Yes, we can all agree that we should call out idiot authoritarian snitches for example. But there are many, many shades of grey here. If we just yield the hammer of judgement whenever someone doesn't get something right, we literally cannot perceive in any depth.
To give an extreme example: reading Mikovits' book recently brought home to me again how "little" I am and taught me some humility. She is a true hero who got crucified again and again, just for the love of truth and helping others. So what if she believes in Global Warming or any other thing that she might be wrong about? Or take Jordan Peterson, who was such a spectacular force for restoring some balance here on earth and who also got crucified. What if he believes vaccines will save us from Covid? Heck, if I called those people "morons" for touting the mainstream line on certain issues, this would just mean that I am the moron here. You know, sitting here, hiding behind a pseudonym on some internet forum, and reigning judgement on good and brave people just because I think they got something wrong.

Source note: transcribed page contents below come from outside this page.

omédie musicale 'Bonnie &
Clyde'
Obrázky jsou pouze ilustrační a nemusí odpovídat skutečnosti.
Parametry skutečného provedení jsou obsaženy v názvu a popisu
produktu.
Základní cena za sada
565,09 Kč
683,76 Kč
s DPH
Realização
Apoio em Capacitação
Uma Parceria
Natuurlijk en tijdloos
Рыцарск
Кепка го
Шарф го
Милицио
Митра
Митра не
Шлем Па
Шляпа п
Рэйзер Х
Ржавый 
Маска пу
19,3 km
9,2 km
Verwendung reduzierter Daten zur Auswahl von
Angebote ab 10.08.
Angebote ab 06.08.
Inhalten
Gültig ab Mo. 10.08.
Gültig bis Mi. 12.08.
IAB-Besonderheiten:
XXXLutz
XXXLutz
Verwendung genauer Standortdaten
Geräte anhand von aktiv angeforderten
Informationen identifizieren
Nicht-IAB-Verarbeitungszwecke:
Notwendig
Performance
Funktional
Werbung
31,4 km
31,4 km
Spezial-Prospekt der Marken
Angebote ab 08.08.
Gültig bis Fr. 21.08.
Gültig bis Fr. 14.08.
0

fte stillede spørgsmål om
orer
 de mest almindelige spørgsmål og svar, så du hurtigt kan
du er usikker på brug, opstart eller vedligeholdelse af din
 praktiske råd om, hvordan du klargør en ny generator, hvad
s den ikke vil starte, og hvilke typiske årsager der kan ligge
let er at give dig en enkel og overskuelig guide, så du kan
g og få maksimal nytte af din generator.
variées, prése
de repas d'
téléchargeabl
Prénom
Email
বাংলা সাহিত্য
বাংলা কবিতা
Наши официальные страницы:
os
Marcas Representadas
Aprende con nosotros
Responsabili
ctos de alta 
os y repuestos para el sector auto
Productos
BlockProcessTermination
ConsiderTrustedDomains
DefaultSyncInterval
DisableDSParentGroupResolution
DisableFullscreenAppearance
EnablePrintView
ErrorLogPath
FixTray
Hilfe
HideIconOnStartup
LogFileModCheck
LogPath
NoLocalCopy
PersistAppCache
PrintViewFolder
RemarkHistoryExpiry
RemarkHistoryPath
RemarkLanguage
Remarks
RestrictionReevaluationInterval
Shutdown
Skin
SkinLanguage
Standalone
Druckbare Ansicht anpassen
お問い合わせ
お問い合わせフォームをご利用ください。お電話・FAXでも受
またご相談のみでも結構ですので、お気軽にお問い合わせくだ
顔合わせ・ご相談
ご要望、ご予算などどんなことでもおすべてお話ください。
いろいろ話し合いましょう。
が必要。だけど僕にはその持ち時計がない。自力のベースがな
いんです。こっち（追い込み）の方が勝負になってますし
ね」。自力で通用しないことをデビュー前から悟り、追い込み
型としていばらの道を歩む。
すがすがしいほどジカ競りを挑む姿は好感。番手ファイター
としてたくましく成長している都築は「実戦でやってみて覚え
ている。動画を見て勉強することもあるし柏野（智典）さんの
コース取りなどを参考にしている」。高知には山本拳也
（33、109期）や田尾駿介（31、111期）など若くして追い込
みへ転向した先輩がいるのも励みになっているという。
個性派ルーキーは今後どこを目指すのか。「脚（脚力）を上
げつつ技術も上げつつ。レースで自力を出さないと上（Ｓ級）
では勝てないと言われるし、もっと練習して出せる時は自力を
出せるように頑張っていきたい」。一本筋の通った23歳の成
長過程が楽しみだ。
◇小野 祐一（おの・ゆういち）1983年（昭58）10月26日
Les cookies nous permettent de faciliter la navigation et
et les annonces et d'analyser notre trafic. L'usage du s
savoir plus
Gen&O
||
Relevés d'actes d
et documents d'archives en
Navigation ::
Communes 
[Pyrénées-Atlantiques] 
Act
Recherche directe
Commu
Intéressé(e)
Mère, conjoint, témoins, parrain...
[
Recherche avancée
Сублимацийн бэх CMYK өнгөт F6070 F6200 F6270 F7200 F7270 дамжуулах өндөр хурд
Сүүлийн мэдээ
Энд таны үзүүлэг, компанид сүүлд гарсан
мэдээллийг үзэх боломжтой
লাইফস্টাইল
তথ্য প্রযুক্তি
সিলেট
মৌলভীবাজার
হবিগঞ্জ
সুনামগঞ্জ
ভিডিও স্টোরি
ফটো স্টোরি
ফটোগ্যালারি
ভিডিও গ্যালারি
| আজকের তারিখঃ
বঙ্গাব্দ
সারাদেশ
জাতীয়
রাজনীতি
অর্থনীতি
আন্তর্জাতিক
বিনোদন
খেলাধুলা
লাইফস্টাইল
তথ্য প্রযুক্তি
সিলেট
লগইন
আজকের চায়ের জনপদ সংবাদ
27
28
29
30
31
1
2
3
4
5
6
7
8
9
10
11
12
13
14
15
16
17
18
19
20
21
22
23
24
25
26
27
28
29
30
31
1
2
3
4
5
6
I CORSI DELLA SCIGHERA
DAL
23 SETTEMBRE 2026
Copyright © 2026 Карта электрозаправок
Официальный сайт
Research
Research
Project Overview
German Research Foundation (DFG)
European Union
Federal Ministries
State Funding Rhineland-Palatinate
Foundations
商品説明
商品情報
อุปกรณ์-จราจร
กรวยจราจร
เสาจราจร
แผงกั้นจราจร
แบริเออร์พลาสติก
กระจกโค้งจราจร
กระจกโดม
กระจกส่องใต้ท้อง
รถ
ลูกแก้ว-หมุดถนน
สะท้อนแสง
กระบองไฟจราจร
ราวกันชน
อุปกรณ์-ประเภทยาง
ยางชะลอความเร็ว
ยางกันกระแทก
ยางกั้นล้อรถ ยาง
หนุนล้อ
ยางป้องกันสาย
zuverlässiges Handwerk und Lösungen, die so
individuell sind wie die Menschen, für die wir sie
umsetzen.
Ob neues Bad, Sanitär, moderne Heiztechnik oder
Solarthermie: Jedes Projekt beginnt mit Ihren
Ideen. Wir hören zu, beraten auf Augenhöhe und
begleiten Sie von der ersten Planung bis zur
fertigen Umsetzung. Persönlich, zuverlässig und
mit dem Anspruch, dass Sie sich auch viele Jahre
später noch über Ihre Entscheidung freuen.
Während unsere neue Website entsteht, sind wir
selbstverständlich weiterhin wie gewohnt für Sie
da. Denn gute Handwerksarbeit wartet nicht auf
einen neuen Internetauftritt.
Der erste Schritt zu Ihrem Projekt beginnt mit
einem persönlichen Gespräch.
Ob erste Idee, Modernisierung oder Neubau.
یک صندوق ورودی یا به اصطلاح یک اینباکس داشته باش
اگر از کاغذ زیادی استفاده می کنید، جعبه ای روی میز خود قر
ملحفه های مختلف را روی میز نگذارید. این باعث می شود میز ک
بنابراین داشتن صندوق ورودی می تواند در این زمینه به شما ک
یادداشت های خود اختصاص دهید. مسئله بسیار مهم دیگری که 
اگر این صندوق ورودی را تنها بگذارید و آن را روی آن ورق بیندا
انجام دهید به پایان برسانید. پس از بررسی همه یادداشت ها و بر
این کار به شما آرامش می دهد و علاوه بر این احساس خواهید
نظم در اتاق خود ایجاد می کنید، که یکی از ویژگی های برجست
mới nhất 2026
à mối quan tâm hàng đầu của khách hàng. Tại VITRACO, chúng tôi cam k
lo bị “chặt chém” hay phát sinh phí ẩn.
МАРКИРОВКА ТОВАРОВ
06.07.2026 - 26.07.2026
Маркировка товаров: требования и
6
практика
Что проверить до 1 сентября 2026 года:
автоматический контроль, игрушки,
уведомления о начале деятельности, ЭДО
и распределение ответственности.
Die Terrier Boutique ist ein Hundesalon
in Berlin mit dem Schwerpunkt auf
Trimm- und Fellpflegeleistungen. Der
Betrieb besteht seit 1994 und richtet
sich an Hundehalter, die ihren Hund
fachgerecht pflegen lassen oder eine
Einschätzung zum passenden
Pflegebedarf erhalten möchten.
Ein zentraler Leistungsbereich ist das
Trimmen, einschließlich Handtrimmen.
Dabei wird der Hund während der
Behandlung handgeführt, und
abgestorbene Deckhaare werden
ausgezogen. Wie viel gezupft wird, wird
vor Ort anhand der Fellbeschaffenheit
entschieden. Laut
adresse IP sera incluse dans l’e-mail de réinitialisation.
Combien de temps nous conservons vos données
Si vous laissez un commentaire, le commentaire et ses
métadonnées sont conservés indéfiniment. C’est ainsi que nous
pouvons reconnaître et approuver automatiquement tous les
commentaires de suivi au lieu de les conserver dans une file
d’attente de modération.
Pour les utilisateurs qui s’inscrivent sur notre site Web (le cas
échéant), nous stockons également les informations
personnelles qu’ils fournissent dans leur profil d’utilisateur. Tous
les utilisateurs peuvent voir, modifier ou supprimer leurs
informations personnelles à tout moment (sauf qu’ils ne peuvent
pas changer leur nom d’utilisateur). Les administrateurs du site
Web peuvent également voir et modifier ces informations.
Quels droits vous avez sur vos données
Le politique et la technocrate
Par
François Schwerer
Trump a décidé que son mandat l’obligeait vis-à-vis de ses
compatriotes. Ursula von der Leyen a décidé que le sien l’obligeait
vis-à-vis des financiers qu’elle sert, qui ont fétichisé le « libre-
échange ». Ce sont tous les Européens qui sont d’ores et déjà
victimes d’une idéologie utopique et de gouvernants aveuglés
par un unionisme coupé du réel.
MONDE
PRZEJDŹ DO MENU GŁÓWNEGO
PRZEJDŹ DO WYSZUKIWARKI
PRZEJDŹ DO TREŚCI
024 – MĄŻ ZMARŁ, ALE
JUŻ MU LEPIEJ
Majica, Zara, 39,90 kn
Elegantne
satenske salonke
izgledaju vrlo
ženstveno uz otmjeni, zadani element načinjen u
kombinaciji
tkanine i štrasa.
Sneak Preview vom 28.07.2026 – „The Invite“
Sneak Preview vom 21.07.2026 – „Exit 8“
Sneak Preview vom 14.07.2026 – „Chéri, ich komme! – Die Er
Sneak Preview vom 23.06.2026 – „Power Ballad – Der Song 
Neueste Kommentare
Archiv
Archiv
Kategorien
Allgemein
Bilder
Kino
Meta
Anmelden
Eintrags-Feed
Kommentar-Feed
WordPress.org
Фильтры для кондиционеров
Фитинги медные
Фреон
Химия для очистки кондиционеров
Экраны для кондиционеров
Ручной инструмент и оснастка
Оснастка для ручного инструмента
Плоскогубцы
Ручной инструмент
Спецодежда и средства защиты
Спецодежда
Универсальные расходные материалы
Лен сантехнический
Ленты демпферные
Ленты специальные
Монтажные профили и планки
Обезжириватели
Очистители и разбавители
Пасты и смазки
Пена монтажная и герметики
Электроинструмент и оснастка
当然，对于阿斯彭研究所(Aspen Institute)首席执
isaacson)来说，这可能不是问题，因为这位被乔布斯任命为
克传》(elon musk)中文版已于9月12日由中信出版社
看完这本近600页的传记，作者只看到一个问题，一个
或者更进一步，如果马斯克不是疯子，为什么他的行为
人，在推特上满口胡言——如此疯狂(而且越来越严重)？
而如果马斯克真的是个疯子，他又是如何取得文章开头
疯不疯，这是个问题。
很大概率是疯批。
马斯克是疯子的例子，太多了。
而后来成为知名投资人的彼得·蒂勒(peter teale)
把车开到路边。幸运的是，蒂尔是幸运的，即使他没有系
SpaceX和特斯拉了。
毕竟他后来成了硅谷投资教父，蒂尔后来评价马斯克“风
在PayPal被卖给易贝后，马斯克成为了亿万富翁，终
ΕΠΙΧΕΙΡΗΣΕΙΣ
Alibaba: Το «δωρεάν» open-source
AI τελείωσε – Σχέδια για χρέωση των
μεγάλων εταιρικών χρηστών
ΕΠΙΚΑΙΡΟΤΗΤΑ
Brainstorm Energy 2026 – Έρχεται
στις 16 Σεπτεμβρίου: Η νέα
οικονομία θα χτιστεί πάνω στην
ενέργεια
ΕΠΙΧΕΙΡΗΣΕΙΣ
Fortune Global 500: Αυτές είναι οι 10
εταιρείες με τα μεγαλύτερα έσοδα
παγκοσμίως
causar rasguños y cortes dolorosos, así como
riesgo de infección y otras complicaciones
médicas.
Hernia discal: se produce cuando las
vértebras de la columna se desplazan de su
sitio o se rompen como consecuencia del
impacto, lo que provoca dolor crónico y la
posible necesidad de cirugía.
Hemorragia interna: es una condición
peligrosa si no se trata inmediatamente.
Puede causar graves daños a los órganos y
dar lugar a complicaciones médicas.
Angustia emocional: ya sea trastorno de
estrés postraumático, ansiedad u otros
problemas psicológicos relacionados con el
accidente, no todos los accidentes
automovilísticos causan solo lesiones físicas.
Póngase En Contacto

There are other such examples in daily life - people who are little heroes in their own ways, no matter what they believe or question regarding various issues. People that are shining examples in different, humble ways.
What I find useful when I feel the urge to wield that hammer of judgement, for example in a conversation, is this: I consciously breathe out, while thinking of what the Cs said about STO being the mode of "gravity dispersal" and STS being the mode of "gravity collection". So I think of a gravity wave going out, instead of "taking it in". Remarkably, suddenly it's as if I became invisible; my "stuff", my self-rightous "filters" disappear for a moment. And suddenly I SEE: the other person. What he or she is actually saying and meaning, where he or she is actually coming from, the raw thoughts and emotions. At least I get a glimpse. And it often radically changes my judgement of the situation and of that person.
Again, humans are extremely complex. And interacting with them, learning to see clearly, to be of service in humble ways, to see our own errors become apparent in these interactions, are all things that are crucial for many of us. How much we should isolate, who to kick out from our sphere etc. are very individual decisions where hardly any fixed rules apply. We need to figure it out, and there are all kinds of different scenarios.
This is not to say that we shouldn't call a spate a spate, or a moron a moron, when appropriate. But again, humility is crucial for SEEING, whereas self-importance BLOCKS our perception. And oftentimes, direct interaction with a variety of people, and some closer relationships, are the best teachers for such things.
Each situation is different, just as each human being is different.